Sustained antiviral insulin signaling during West Nile virus infection results in viral mutations.

Arthropod-borne viruses or arboviruses, including West Nile virus (WNV), dengue virus (DENV), and Zika virus (ZIKV) pose significant threats to public health. It is imperative to develop novel methods to control these mosquito-borne viral infections. We previously showed that insulin/insulin-like growth factor-1 signaling (IIS)-dependent activation of ERK and JAK-STAT signaling has significant antiviral activity in insects and human cells. Continuous immune pressure can lead to adaptive mutations of viruses during infection. We aim to elucidate how IIS-signaling in mosquitoes selects for West Nile virus escape variants, to help formulate future transmission blocking strategies.

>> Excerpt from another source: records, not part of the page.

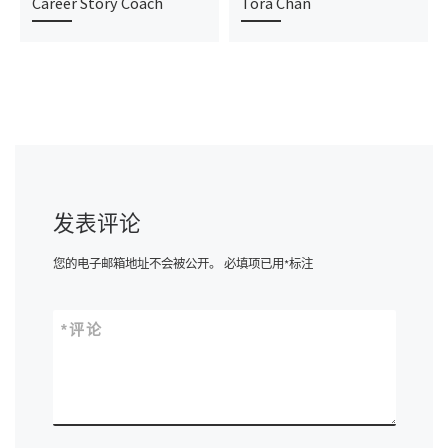
Career Story Coach
Tora Chan
发表评论
您的电子邮箱地址不会被公开。
必填项已用
*
标注
*
评论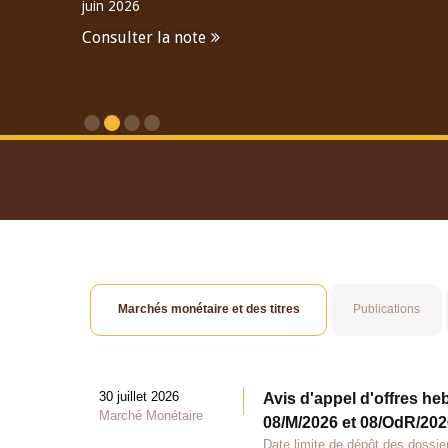
juin 2026
Consulter la note
Consulter le Rapport An
Marchés monétaire et des titres
Publications
30 juillet 2026
Avis d'appel d'offres he
Marché Monétaire
08/M/2026 et 08/OdR/2026
Date limite de dépôt des dossier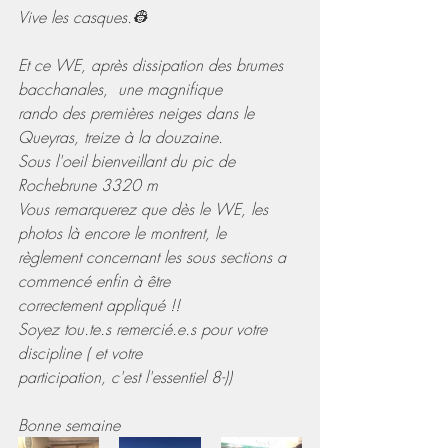
Vive les casques.👷
Et ce WE, après dissipation des brumes 
bacchanales,  une magnifique 
rando des premières neiges dans le 
Queyras, treize à la douzaine.
Sous l'oeil bienveillant du pic de 
Rochebrune 3320 m
Vous remarquerez que dès le WE, les 
photos là encore le montrent, le 
règlement concernant les sous sections a 
commencé enfin à être 
correctement appliqué !!
Soyez tou.te.s remercié.e.s pour votre 
discipline ( et votre 
participation, c'est l'essentiel 8-))
Bonne semaine 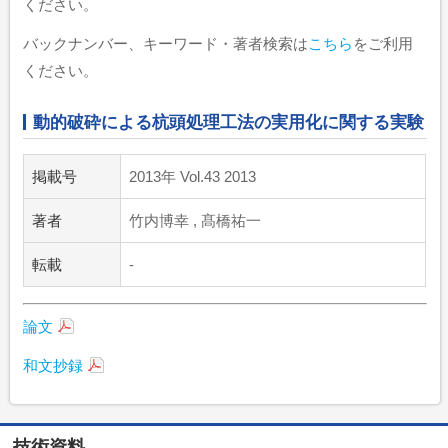
ください。
バックナンバー、キーワード・著者検索は
こちら
をご利用
ください。
動的破砕による杭頭処理工法の実用化に関する実験
掲載号
2013年 Vol.43 2013
著者
竹内博幸 , 髙橋祐一
転載
-
論文
和文抄録
技術資料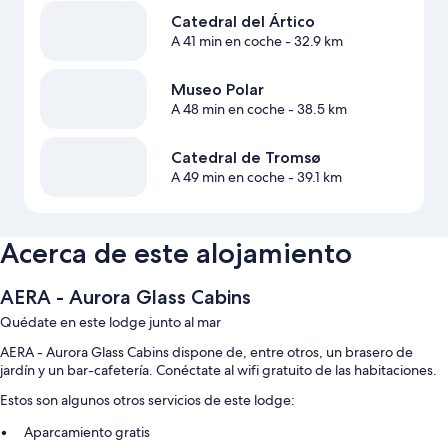
Catedral del Ártico
A 41 min en coche
- 32.9 km
Museo Polar
A 48 min en coche
- 38.5 km
Catedral de Tromsø
A 49 min en coche
- 39.1 km
Acerca de este alojamiento
AERA - Aurora Glass Cabins
Quédate en este lodge junto al mar
AERA - Aurora Glass Cabins dispone de, entre otros, un brasero de
jardín y un bar-cafetería. Conéctate al wifi gratuito de las habitaciones.
Estos son algunos otros servicios de este lodge:
Aparcamiento gratis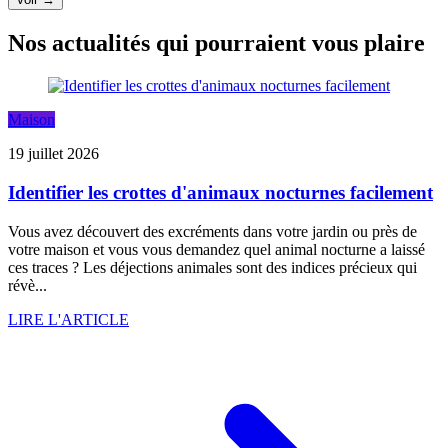
Nos actualités qui pourraient vous plaire
Maison
19 juillet 2026
Identifier les crottes d'animaux nocturnes facilement
Vous avez découvert des excréments dans votre jardin ou près de
votre maison et vous vous demandez quel animal nocturne a laissé
ces traces ? Les déjections animales sont des indices précieux qui
révè...
LIRE L'ARTICLE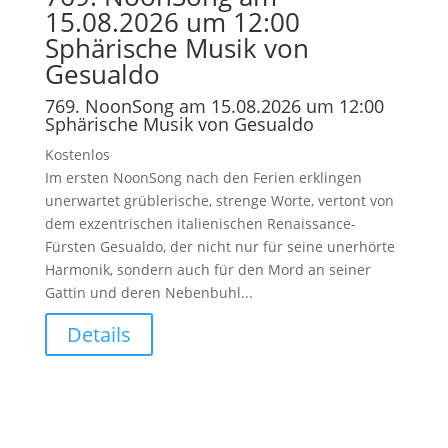
15.08.2026 um 12:00
Sphärische Musik von
Gesualdo
769. NoonSong am 15.08.2026 um 12:00
Sphärische Musik von Gesualdo
Kostenlos
Im ersten NoonSong nach den Ferien erklingen
unerwartet grüblerische, strenge Worte, vertont von
dem exzentrischen italienischen Renaissance-
Fürsten Gesualdo, der nicht nur für seine unerhörte
Harmonik, sondern auch für den Mord an seiner
Gattin und deren Nebenbuhl...
Details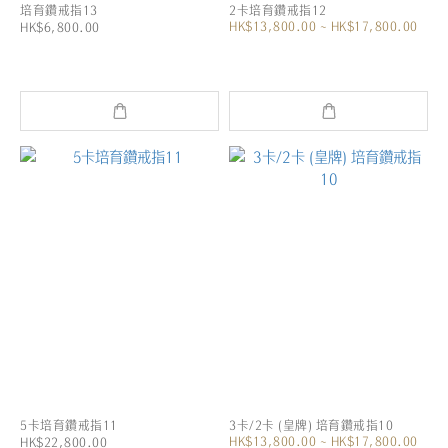
培育鑽戒指13
2卡培育鑽戒指12
HK$13,800.00 ~ HK$17,800.00
HK$6,800.00
5卡培育鑽戒指11
3卡/2卡 (皇牌) 培育鑽戒指10
HK$13,800.00 ~ HK$17,800.00
HK$22,800.00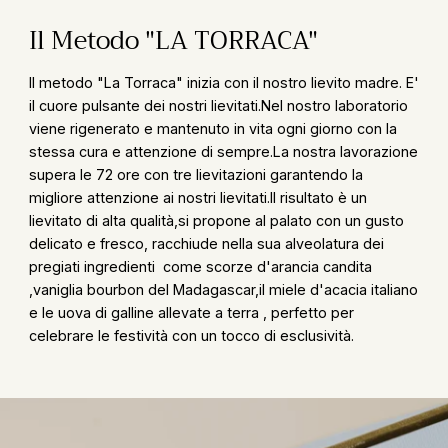
Il Metodo "LA TORRACA"
Il metodo "La Torraca" inizia con il nostro lievito madre. E'
il cuore pulsante dei nostri lievitati.Nel nostro laboratorio
viene rigenerato e mantenuto in vita ogni giorno con la
stessa cura e attenzione di sempre.La nostra lavorazione
supera le 72 ore con tre lievitazioni garantendo la
migliore attenzione ai nostri lievitati.Il risultato è un
lievitato di alta qualità,si propone al palato con un gusto
delicato e fresco, racchiude nella sua alveolatura dei
pregiati ingredienti come scorze d'arancia candita
,vaniglia bourbon del Madagascar,il miele d'acacia italiano
e le uova di galline allevate a terra , perfetto per
celebrare le festività con un tocco di esclusività.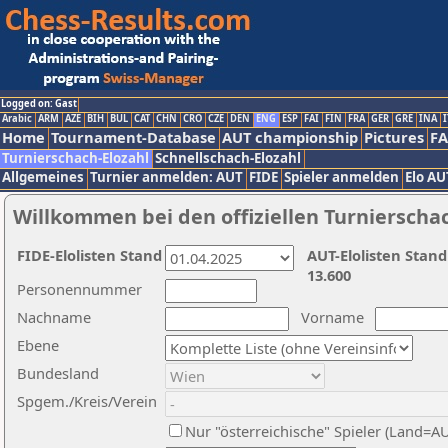
Logged on: Gast
Arabic
ARM
AZE
BIH
BUL
CAT
CHN
CRO
CZE
DEN
ENG
ESP
FAI
FIN
FRA
GER
GRE
INA
I
Home
Tournament-Database
AUT championship
Pictures
F
Turnierschach-Elozahl
Schnellschach-Elozahl
Allgemeines
Turnier anmelden: AUT
FIDE
Spieler anmelden
Elo AU
Willkommen bei den offiziellen Turnierscha
FIDE-Elolisten Stand
AUT-Elolisten Stand
13.600
Personennummer
Nachname
Vorname
Ebene
Bundesland
Spgem./Kreis/Verein
Nur "österreichische" Spieler (Land=A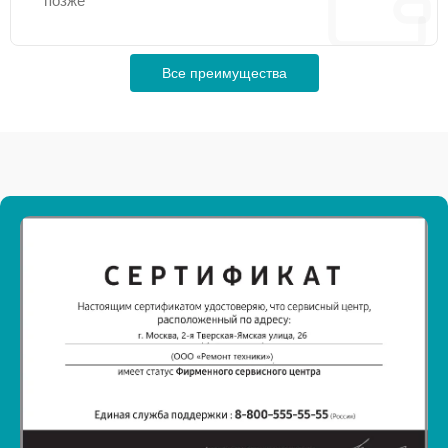
позже
Все преимущества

We hypothesize that passage of WNV under activation of IIS will induce adaptive mutations or escape variants in the infecting virus. To test our hypothesis, WNV was serially passaged through Culex quinquefasciatus Hsu cells in the presence or absence of bovine insulin to activate IIS antiviral pressure. We sequenced WNV genes encoding for E, NS2B, NS3, and NS5 and identified variants in E and NS5 arising from IIS antiviral pressure. In parallel to the genetic analyses, we also report differences in the levels of virus replication and Akt activation in human cells and mosquitoes using virus passaged in the presence or absence of insulin. Finally, using adult Culex quinquefasciatus, we demonstrated the enhancement of immune response gene expression in virus-infected mosquitoes fed on insulin, compared to control. Notably, virus collected from insulin-fed mosquitoes contained a non-synonymous mutation in NS3. These results contribute towards achieving our long-term goal of manipulating mosquito IIS-dependent antiviral immunity to reduce WNV or other flavivirus transmission to mammalian hosts.